(Page images and extracted text)
###

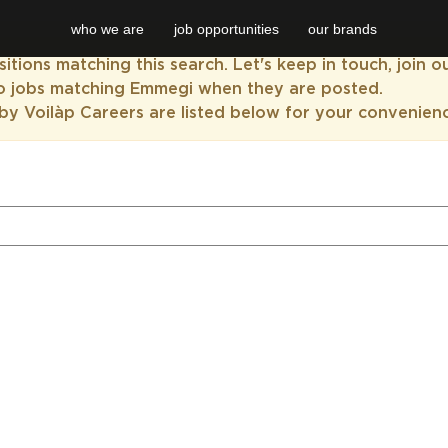
who we are
job opportunities
our brands
itions matching this search. Let's keep in touch, join 
to jobs matching Emmegi when they are posted.
by Voilàp Careers are listed below for your convenien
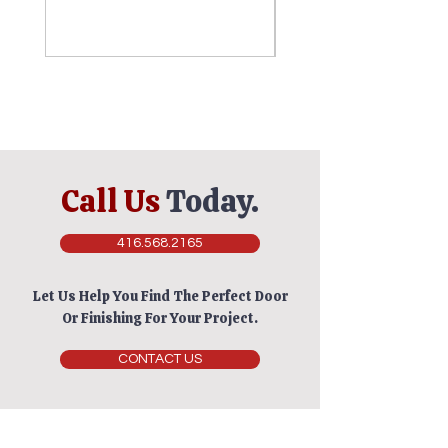
Call Us
Today.
416.568.2165
Let Us Help You Find The Perfect Door
Or Finishing For Your Project.
CONTACT US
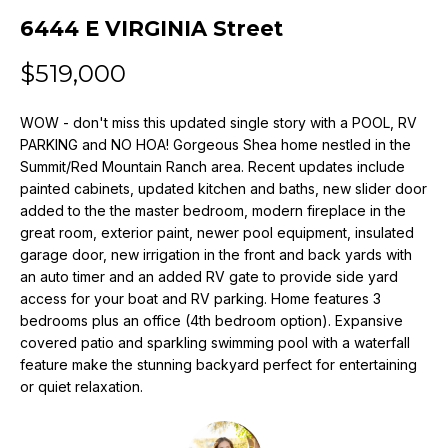
n
6444 E VIRGINIA Street
f
o
$519,000
r
m
WOW - don't miss this updated single story with a POOL, RV
a
PARKING and NO HOA! Gorgeous Shea home nestled in the
t
Summit/Red Mountain Ranch area. Recent updates include
i
painted cabinets, updated kitchen and baths, new slider door
o
added to the the master bedroom, modern fireplace in the
n
great room, exterior paint, newer pool equipment, insulated
b
garage door, new irrigation in the front and back yards with
e
an auto timer and an added RV gate to provide side yard
l
access for your boat and RV parking. Home features 3
o
bedrooms plus an office (4th bedroom option). Expansive
w
covered patio and sparkling swimming pool with a waterfall
a
feature make the stunning backyard perfect for entertaining
or quiet relaxation.
n
d
w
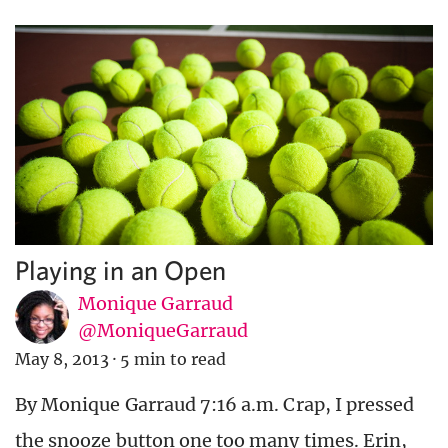
Playing in an Open
Monique Garraud
@MoniqueGarraud
May 8, 2013
·
5 min to read
By Monique Garraud 7:16 a.m. Crap, I pressed
the snooze button one too many times. Erin,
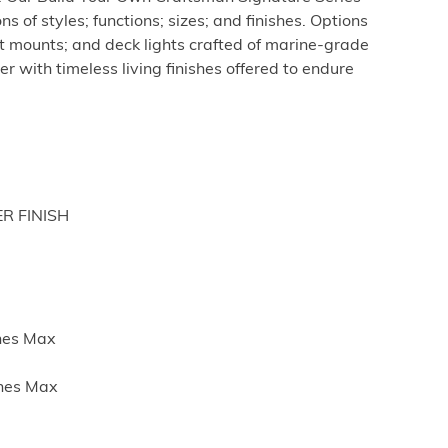
s of styles; functions; sizes; and finishes. Options
st mounts; and deck lights crafted of marine-grade
r with timeless living finishes offered to endure
ER FINISH
ches Max
ches Max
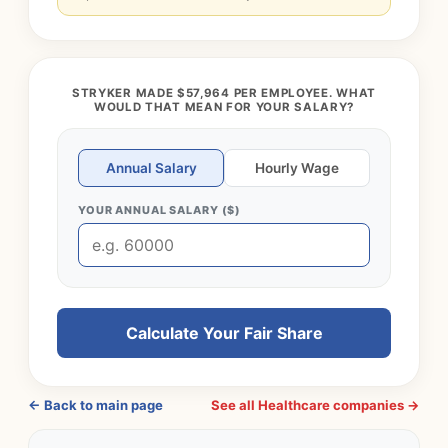
STRYKER MADE $57,964 PER EMPLOYEE. WHAT
WOULD THAT MEAN FOR YOUR SALARY?
Annual Salary
Hourly Wage
YOUR ANNUAL SALARY ($)
Calculate Your Fair Share
← Back to main page
See all Healthcare companies →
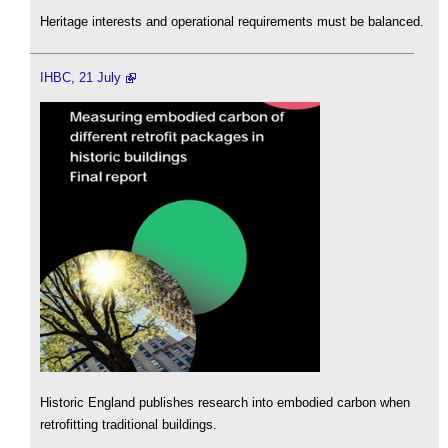
Heritage interests and operational requirements must be balanced.
IHBC, 21 July
Historic England publishes research into embodied carbon when
retrofitting traditional buildings.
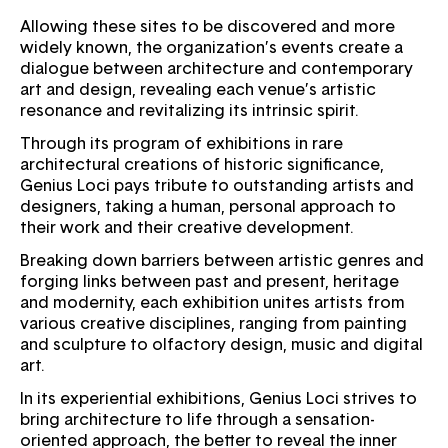
Allowing these sites to be discovered and more
widely known, the organization’s events create a
dialogue between architecture and contemporary
art and design, revealing each venue’s artistic
resonance and revitalizing its intrinsic spirit.
Through its program of exhibitions in rare
architectural creations of historic significance,
Genius Loci pays tribute to outstanding artists and
designers, taking a human, personal approach to
their work and their creative development.
Breaking down barriers between artistic genres and
forging links between past and present, heritage
and modernity, each exhibition unites artists from
various creative disciplines, ranging from painting
and sculpture to olfactory design, music and digital
art.
In its experiential exhibitions, Genius Loci strives to
bring architecture to life through a sensation-
oriented approach, the better to reveal the inner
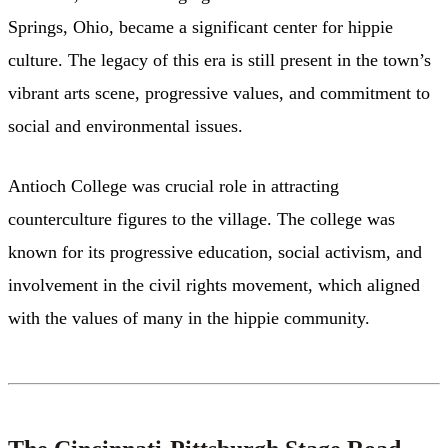
Springs, Ohio, became a significant center for hippie
culture. The legacy of this era is still present in the town’s
vibrant arts scene, progressive values, and commitment to
social and environmental issues.
Antioch College was crucial role in attracting
counterculture figures to the village. The college was
known for its progressive education, social activism, and
involvement in the civil rights movement, which aligned
with the values of many in the hippie community.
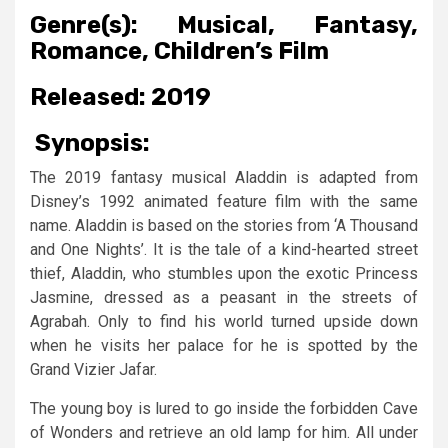
Genre(s):
Musical, Fantasy,
Romance, Children’s Film
Released:
2019
Synopsis:
The 2019 fantasy musical Aladdin is adapted from
Disney’s 1992 animated feature film with the same
name. Aladdin is based on the stories from ‘A Thousand
and One Nights’. It is the tale of a kind-hearted street
thief, Aladdin, who stumbles upon the exotic Princess
Jasmine, dressed as a peasant in the streets of
Agrabah. Only to find his world turned upside down
when he visits her palace for he is spotted by the
Grand Vizier Jafar.
The young boy is lured to go inside the forbidden Cave
of Wonders and retrieve an old lamp for him. All under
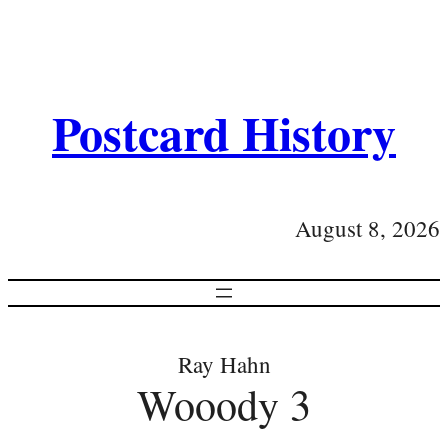
Postcard History
August 8, 2026
Ray Hahn
Wooody 3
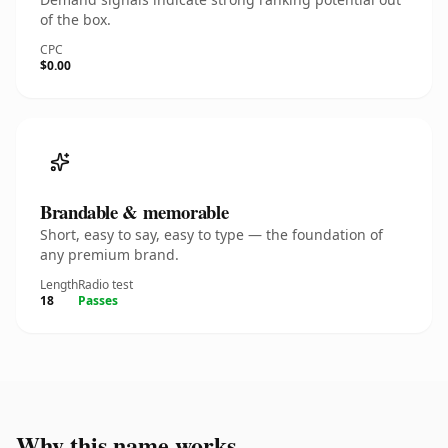
of the box.
CPC
$0.00
Brandable & memorable
Short, easy to say, easy to type — the foundation of
any premium brand.
Length
Radio test
18
Passes
Why this name works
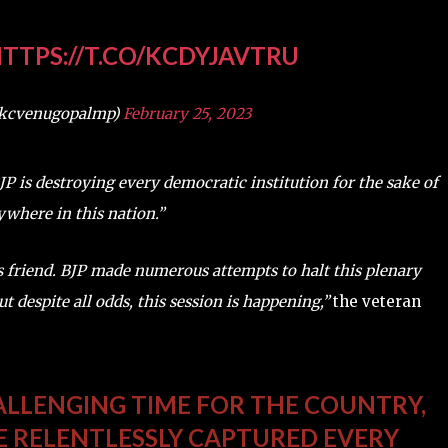
TTPS://T.CO/KCDYJAVTRU
@kcvenugopalmp)
February 25, 2023
P is destroying every democratic institution for the sake of
rywhere in this nation.”
’s friend. BJP made numerous attempts to halt this plenary
t despite all odds, this session is happening,”
the veteran
HALLENGING TIME FOR THE COUNTRY,
VE RELENTLESSLY CAPTURED EVERY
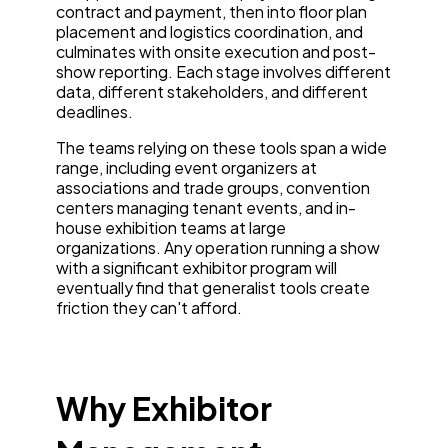
contract and payment, then into floor plan
placement and logistics coordination, and
culminates with onsite execution and post-
show reporting. Each stage involves different
data, different stakeholders, and different
deadlines.
The teams relying on these tools span a wide
range, including event organizers at
associations and trade groups, convention
centers managing tenant events, and in-
house exhibition teams at large
organizations. Any operation running a show
with a significant exhibitor program will
eventually find that generalist tools create
friction they can't afford.
Why Exhibitor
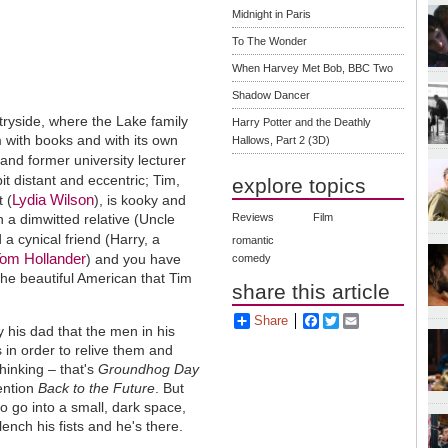
Midnight in Paris
To The Wonder
When Harvey Met Bob, BBC Two
Shadow Dancer
ntryside, where the Lake family
Harry Potter and the Deathly
im with books and with its own
Hallows, Part 2 (3D)
 and former university lecturer
 bit distant and eccentric; Tim,
explore topics
Lydia Wilson
t (
), is kooky and
 a dimwitted relative (Uncle
Reviews
Film
 a cynical friend (Harry, a
romantic
om Hollander
) and you have
comedy
the beautiful American that Tim
share this article
Share
Facebook
Twitter
Email
by his dad that the men in his
s in order to relive them and
hinking – that's
Groundhog Day
mention
Back to the Future
. But
to go into a small, dark space,
ench his fists and he's there.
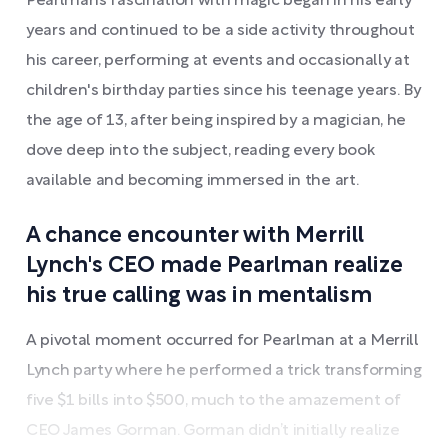
Pearlman’s fascination with magic began in his early
years and continued to be a side activity throughout
his career, performing at events and occasionally at
children's birthday parties since his teenage years. By
the age of 13, after being inspired by a magician, he
dove deep into the subject, reading every book
available and becoming immersed in the art.
A chance encounter with Merrill
Lynch's CEO made Pearlman realize
his true calling was in mentalism
A pivotal moment occurred for Pearlman at a Merrill
Lynch party where he performed a trick transforming
five $1 bills into $500, much to the amazement of
CEO James Gorman. Gorman didn’t initially realize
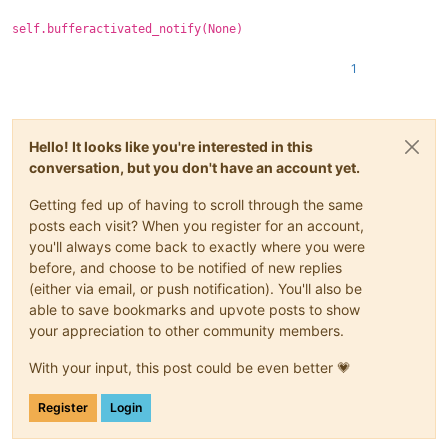
self.bufferactivated_notify(None)
1
Hello! It looks like you're interested in this
conversation, but you don't have an account yet.
Getting fed up of having to scroll through the same
posts each visit? When you register for an account,
you'll always come back to exactly where you were
before, and choose to be notified of new replies
(either via email, or push notification). You'll also be
able to save bookmarks and upvote posts to show
your appreciation to other community members.
With your input, this post could be even better 💗
Register
Login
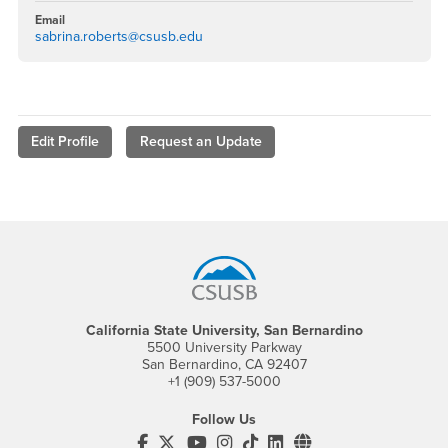
Email
sabrina.roberts@csusb.edu
Edit Profile
Request an Update
Footer Region
California State University, San Bernardino
5500 University Parkway
San Bernardino, CA 92407
+1 (909) 537-5000
Follow Us
CSUSB's Facebook
CSUSB's Twitter
CSUSB's YouTube
CSUSB's Instagram
CSUSB's TikTok
CSUSB's LinkedIn
CSUSB's Social M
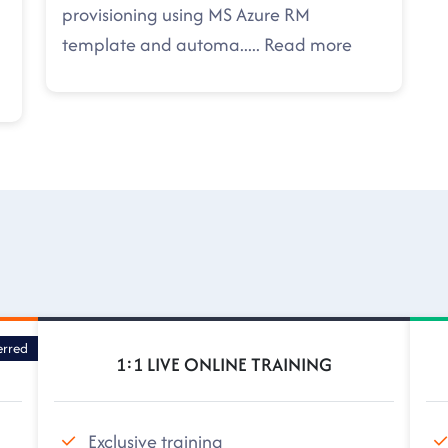
provisioning using MS Azure RM
template and automa
.....
Read more
erred
1:1 LIVE ONLINE TRAINING
Exclusive training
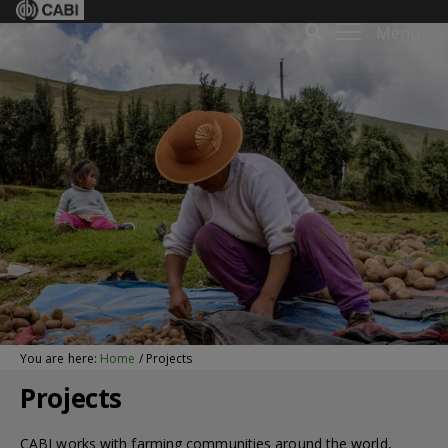
Menu
You are here:
Home
/
Projects
Projects
CABI works with farming communities around the world,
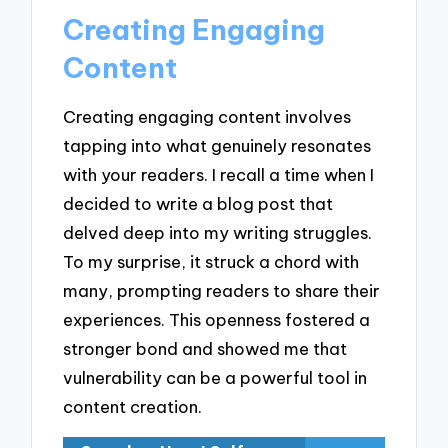
Creating Engaging
Content
Creating engaging content involves
tapping into what genuinely resonates
with your readers. I recall a time when I
decided to write a blog post that
delved deep into my writing struggles.
To my surprise, it struck a chord with
many, prompting readers to share their
experiences. This openness fostered a
stronger bond and showed me that
vulnerability can be a powerful tool in
content creation.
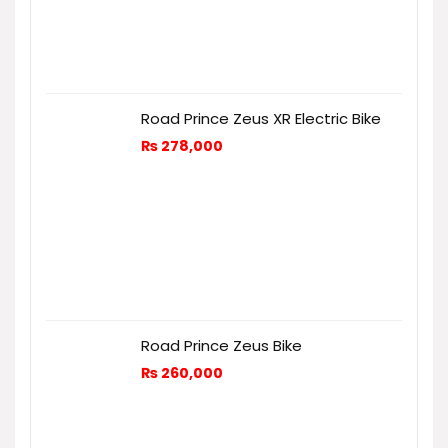
Road Prince Zeus XR Electric Bike
₨
278,000
Road Prince Zeus Bike
₨
260,000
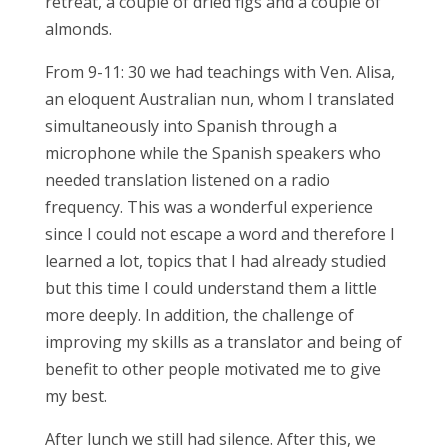
retreat, a couple of dried figs and a couple of
almonds.
From 9-11: 30 we had teachings with Ven. Alisa,
an eloquent Australian nun, whom I translated
simultaneously into Spanish through a
microphone while the Spanish speakers who
needed translation listened on a radio
frequency. This was a wonderful experience
since I could not escape a word and therefore I
learned a lot, topics that I had already studied
but this time I could understand them a little
more deeply. In addition, the challenge of
improving my skills as a translator and being of
benefit to other people motivated me to give
my best.
After lunch we still had silence. After this, we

###

**TASK DIRECTIONS**. Only lines with the word "Aladdin" are wanted, so copy each one from the records.

**ANSWER FOR THE TASK**.
The 2019 fantasy musical Aladdin is adapted from
name. Aladdin is based on the stories from ‘A Thousand
thief, Aladdin, who stumbles upon the exotic Princess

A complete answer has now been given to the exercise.